BEGIN Source data

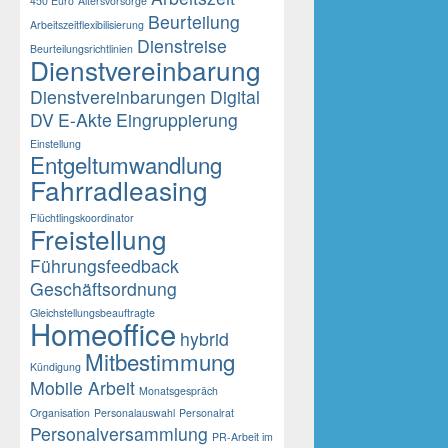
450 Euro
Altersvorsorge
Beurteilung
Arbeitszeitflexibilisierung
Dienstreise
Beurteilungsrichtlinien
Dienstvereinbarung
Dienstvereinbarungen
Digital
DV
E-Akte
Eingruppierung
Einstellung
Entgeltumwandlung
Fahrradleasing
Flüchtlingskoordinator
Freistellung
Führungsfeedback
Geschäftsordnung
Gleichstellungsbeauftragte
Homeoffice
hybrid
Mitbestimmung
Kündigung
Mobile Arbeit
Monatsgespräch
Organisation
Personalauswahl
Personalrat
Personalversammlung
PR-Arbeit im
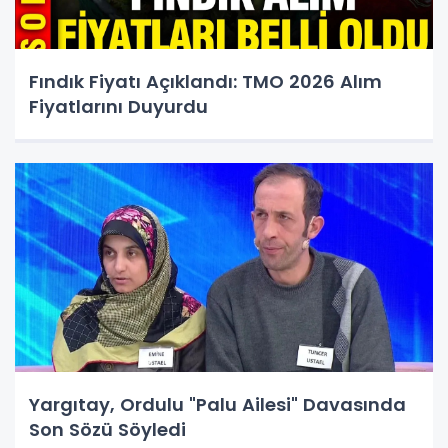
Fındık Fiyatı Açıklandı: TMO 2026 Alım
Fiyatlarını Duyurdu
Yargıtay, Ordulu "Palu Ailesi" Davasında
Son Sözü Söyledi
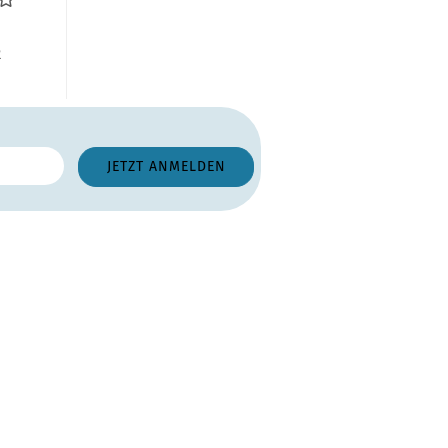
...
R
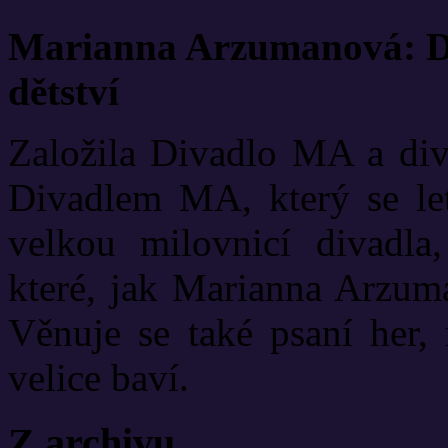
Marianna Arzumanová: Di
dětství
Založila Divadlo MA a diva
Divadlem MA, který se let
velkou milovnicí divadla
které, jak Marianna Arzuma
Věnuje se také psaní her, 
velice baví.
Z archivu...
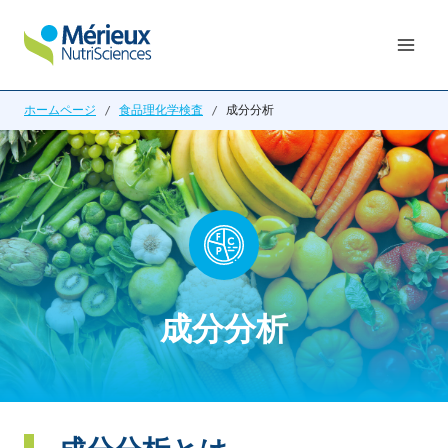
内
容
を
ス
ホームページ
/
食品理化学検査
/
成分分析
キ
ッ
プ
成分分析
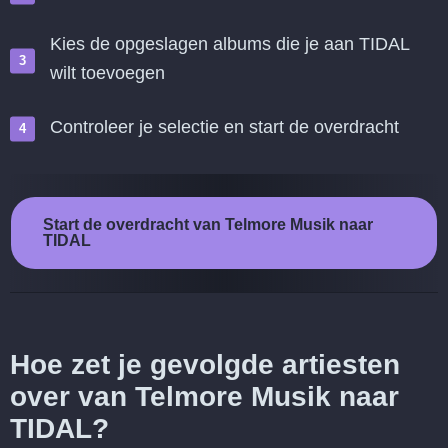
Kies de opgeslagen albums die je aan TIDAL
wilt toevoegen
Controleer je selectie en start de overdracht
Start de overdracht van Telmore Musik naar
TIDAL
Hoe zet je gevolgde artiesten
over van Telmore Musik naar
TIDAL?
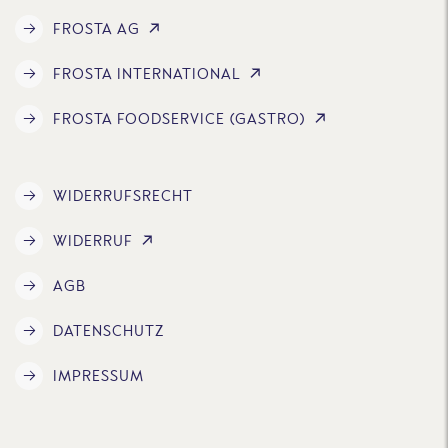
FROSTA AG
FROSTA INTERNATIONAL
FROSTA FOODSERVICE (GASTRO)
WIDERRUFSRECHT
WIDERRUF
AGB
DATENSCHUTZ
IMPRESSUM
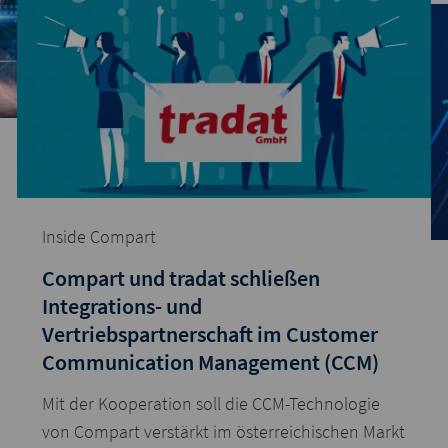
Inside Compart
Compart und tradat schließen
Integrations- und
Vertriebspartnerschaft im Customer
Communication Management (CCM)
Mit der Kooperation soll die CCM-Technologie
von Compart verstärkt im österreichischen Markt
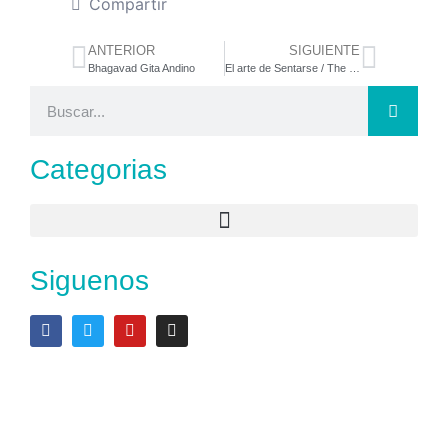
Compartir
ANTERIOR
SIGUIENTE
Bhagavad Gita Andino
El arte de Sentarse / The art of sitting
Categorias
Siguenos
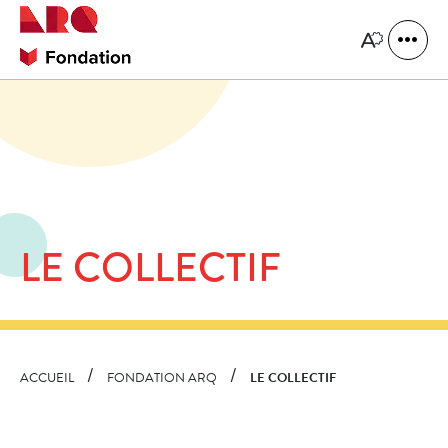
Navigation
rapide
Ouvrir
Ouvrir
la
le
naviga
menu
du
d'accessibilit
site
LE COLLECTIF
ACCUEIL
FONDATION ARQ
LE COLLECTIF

END Source data

## Work to be completed
Search the records for the word "naar", then list every line that has it.

## Completed task
Start de overdracht van Telmore Musik naar
over van Telmore Musik naar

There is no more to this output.